Borsa kaynak yaratabilecek mi?

0
30

“Gelecek yıllarda borçlanmak daha zor hale geleceği için sermaye piyasalarının burada bir kaynak oluşturması seçeneği dünya genelinde daha mantıklı olacak” diyor, Borsa İstanbul Genel Müdürü Tuncay Dinç. Geçtiğimiz ekim ayında gerçekleşen 2. Uluslararası Borsa İstanbul Finans ve Ekonomi Konferansı’nda konuşan Dinç, FED’in faizi artırdığı zaman 5-10 değil, 0,25 puan artıracağını, bu oranın düşük görünse de bütün ülkelerin borçluluğu sebebiyle etkisinin fazla olacağını söyledi. Önümüzdeki dönemde yaşanacak borçlanma sıkıntısına karşı sermaye piyasasının ise alternatif olduğunu düşünüyor. Piyasadaki kimi uzmanlar da benzer görüşü dillendiriyor. Artan faizle birlikte bankalardan alınacak kredilerin maliyetlerinin artacağını, daha uygun kaynak temini için sermaye piyasalarına yönelineceğini, bunun da piyasanın büyümesine imkan vereceğini söylüyorlar. 

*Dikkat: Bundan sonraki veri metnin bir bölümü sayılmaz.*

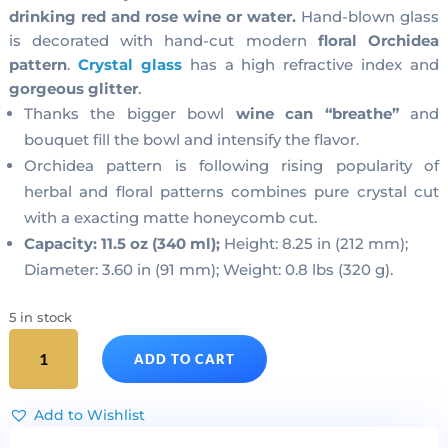
drinking red and rose wine or water.
Hand-blown glass
is decorated with hand-cut modern
floral Orchidea
pattern
.
Crystal glass
has a high refractive index and
gorgeous glitter
.
Thanks the bigger bowl
wine can “breathe”
and
bouquet fill the bowl and intensify the flavor.
Orchidea pattern is following rising popularity of
herbal and floral patterns combines pure crystal cut
with a exacting matte honeycomb cut.
Capacity: 11.5 oz (340 ml);
Height: 8.25 in (212 mm);
Diameter: 3.60 in (91 mm); Weight: 0.8 lbs (320 g).
5 in stock
Cut
ADD TO CART
Crystal
Red
Wine
Add to Wishlist
Glasses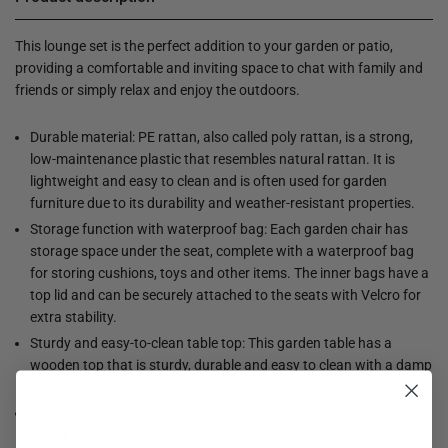
This lounge set is the perfect addition to your garden or patio,
providing a comfortable and inviting space to chat with family and
friends or simply relax and enjoy the outdoors.
Durable material: PE rattan, also called poly rattan, is a strong,
low-maintenance plastic that resembles natural rattan. It is
lightweight and easy to clean and is often used for garden
furniture due to its durability and weather-resistant properties.
Storage function with waterproof bag: Each garden chair has
storage space under the seat, complete with a waterproof bag
for storing cushions, toys and other items. The inner bags have a
top lid and can be securely attached to the seats with Velcro for
extra stability.
Sturdy and easy-to-clean table top: This garden table has a
wooden top that is sturdy, durable and easy to clean with a damp
cloth.
Handy side table: this garden furniture has foldable side tables
with a gas spring in the armrests, so you always have a handy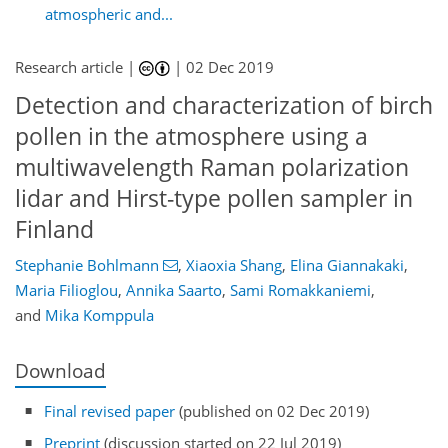
atmospheric and...
Research article |
|
02 Dec 2019
Detection and characterization of birch
pollen in the atmosphere using a
multiwavelength Raman polarization
lidar and Hirst-type pollen sampler in
Finland
Stephanie Bohlmann
,
Xiaoxia Shang
,
Elina Giannakaki
,
Maria Filioglou
,
Annika Saarto
,
Sami Romakkaniemi
,
and
Mika Komppula
Download
Final revised paper
(published on 02 Dec 2019)
Preprint
(discussion started on 22 Jul 2019)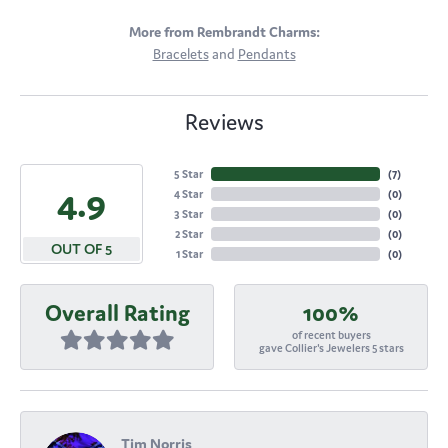
More from Rembrandt Charms:
Bracelets
and
Pendants
Reviews
5 Star
(
7
)
4.9
4 Star
(
0
)
3 Star
(
0
)
2 Star
(
0
)
OUT OF 5
1 Star
(
0
)
Overall Rating
100%
of recent buyers
gave Collier's Jewelers 5 stars
Tim Norris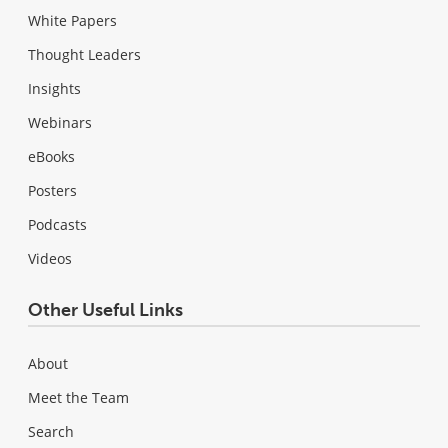
White Papers
Thought Leaders
Insights
Webinars
eBooks
Posters
Podcasts
Videos
Other Useful Links
About
Meet the Team
Search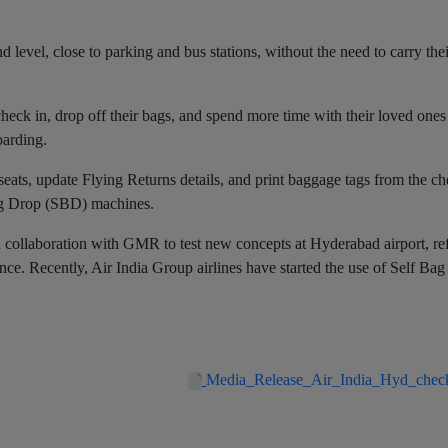
 level, close to parking and bus stations, without the need to carry the
check in, drop off their bags, and spend more time with their loved ones
boarding.
eats, update Flying Returns details, and print baggage tags from the ch
Bag Drop (SBD) machines.
 and collaboration with GMR to test new concepts at Hyderabad airport, re
ce. Recently, Air India Group airlines have started the use of Self Ba
Media_Release_Air_India_Hyd_chec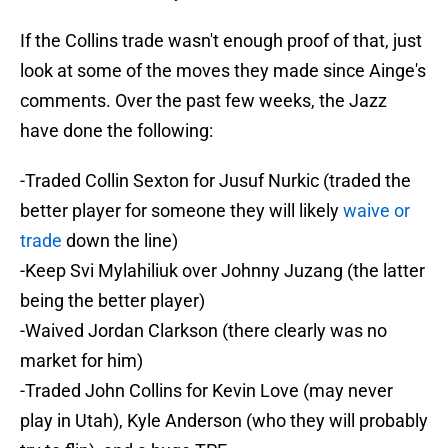
If the Collins trade wasn't enough proof of that, just
look at some of the moves they made since Ainge's
comments. Over the past few weeks, the Jazz
have done the following:
-Traded Collin Sexton for Jusuf Nurkic (traded the
better player for someone they will likely
waive or
trade
down the line)
-Keep Svi Mylahiliuk over Johnny Juzang (the latter
being the better player)
-Waived Jordan Clarkson (there clearly was no
market for him)
-Traded John Collins for Kevin Love (may never
play in Utah), Kyle Anderson (who they will probably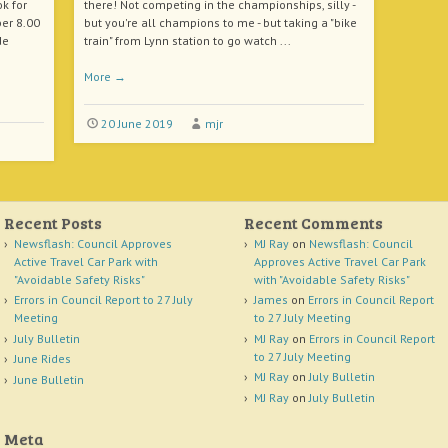
k for
there! Not competing in the championships, silly -
er 8.00
but you're all champions to me - but taking a "bike
de
train" from Lynn station to go watch ...
More
→
20 June 2019
mjr
Recent Posts
Recent Comments
Newsflash: Council Approves
MJ Ray
on
Newsflash: Council
Active Travel Car Park with
Approves Active Travel Car Park
"Avoidable Safety Risks"
with "Avoidable Safety Risks"
Errors in Council Report to 27 July
James
on
Errors in Council Report
Meeting
to 27 July Meeting
July Bulletin
MJ Ray
on
Errors in Council Report
to 27 July Meeting
June Rides
MJ Ray
on
July Bulletin
June Bulletin
MJ Ray
on
July Bulletin
Meta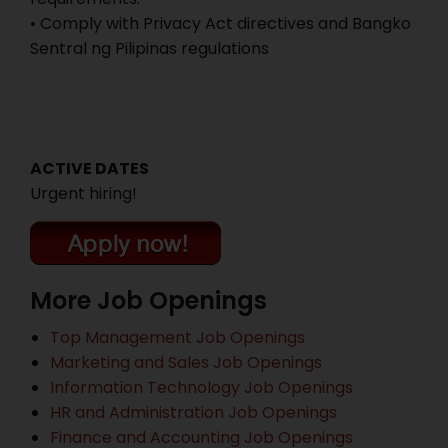
• Comply with Privacy Act directives and Bangko
Sentral ng Pilipinas regulations
ACTIVE DATES
Urgent hiring!
More Job Openings
Top Management Job Openings
Marketing and Sales Job Openings
Information Technology Job Openings
HR and Administration Job Openings
Finance and Accounting Job Openings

Kuşkusuz sermaye piyasalarının büyümesine yönelik beklenti motivasyonu güçlendiriyor. Piyasanın taşıdığı büyüme potansiyeli göz önüne alındığında beklentinin belli bir zemini de yok değil. Neticede ülkemizde toplam tasarrufların sadece yüzde 5’i pay piyasalarına geliyor. Öte yandan borsa şirketlerinin toplam piyasa kapitilizasyonunun gayri safi yurtiçi hasılaya oranı yüzde 24’lerde iken gelişmekte olan ülkelerde bu oran yüzde 40’lara, gelişmiş ülkelerde ise yüzde 80’lerin üzerine çıkmakta. Bu da kat edilecek yol hakkında piyasa otoritelerine umut veriyor. 

Yeri geldikçe her fırsatta dile getirilen piyasanın potansiyeline rağmen, kaygılarını ifade eden kimi uzmanları dinlediğimizdeyse gelişmeler hiç de iç açıcı değil. SPK Başkan Yardımcısı Tevfik Kınık, ilk halka arzların azaldığına dikkat çekerken bunun, küresel büyüme açısından oluşturduğu riski göz ardı etmemek gerektiğini hatırlatıyor. Kınık, küresel ölçekte borç ve özkaynak finansmanı arasındaki dengenin borç lehine bozulduğunu ve ilk halka arzların ciddi düzeyde azaldığını ifade ediyor. Benzeri tespitten yola çıkan bazı uzmanlar ise ileriye dönük kaygılarını dile getiriyor. Onlar FED’in faiz artırımının sermaye piyasalarını büyütebileceği yönündeki görüşe katılmadıkları gibi, aksine piyasada ciddi ağırlığa sahip yabancı yatırımcının çekilmesine yol açacak gelişmenin de başlangıcı olarak görüyor. Yerli yatırımcının zaten zayıf olduğu bir piyasada yabancı yatırımcının ağırlığını azaltması sermaye piyasasının daralmasıyla eş değerde nitelendiriliyior. Tasarruf sahiplerinin birikimini yönlendirmediği bir noktada firmaların halka açılmak için piyasaya gelmesinin ne denli sonuç doğuracağı ise tartışmalı bir hal alıyor. 

Halihazırda pay piyasasının yüzde 65,17’sinin yabancı yatırımcının elinde bulunduğu göz önüne alındığında dile getirilen eleştirinin hiç de dudak bükülecek bir tarafı olmadığı anlaşılıyor. Yabancı yatırımcının portföyünün bir kısmını çekmesi halinde dahi piyasanın nasıl etkilendiği geçmiş tecrübelerle sabit. Yabancıların satışa yönelmeleri durumunda genel olarak hisselerin değeri düşerken piyasa da küçülüyor. Türkiye’nin en büyük şirketlerinin sadece beşte birinin borsada işlem gördüğü bir ortamda dışarda kalmayı tercih eden firmaların, küçülen piyasada gelebilmesi daha da zor. Görünen o ki piyasanın kaynak oluşturabilmesi her şeyden önce ister yerli ister yabancı olsun yatırımcı ilgisini güçlendirmekten geçiyor.